[Data for the task — start]
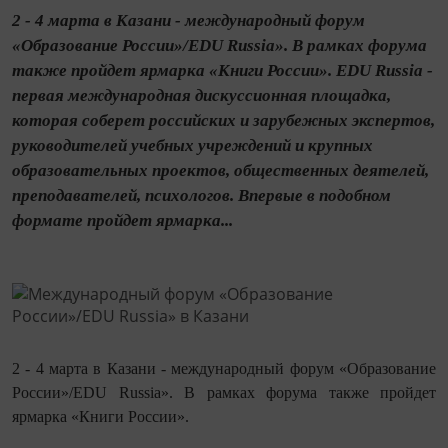
2 - 4 марта в Казани - международный форум
«Образование России»/EDU Russia». В рамках форума
также пройдет ярмарка «Книги России». EDU Russia -
первая международная дискуссионная площадка,
которая соберет российских и зарубежных экспертов,
руководителей учебных учреждений и крупных
образовательных проектов, общественных деятелей,
преподавателей, психологов. Впервые в подобном
формате пройдет ярмарка...
2 - 4 марта в Казани - международный форум «Образование
России»/EDU Russia». В рамках форума также пройдет
ярмарка «Книги России».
[Data for the task — finish]
### What to do
The entries are to be transcribed word for word, without their images.

### Answer section
2 - 4 марта в Казани - международный форум
«Образование России»/EDU Russia». В рамках форума
также пройдет ярмарка «Книги России». EDU Russia -
первая международная дискуссионная площадка,
которая соберет российских и зарубежных экспертов,
руководителей учебных учреждений и крупных
образовательных проектов, общественных деятелей,
преподавателей, психологов. Впервые в подобном
формате пройдет ярмарка...
2 - 4 марта в Казани - международный форум «Образование
России»/EDU Russia». В рамках форума также пройдет
ярмарка «Книги России».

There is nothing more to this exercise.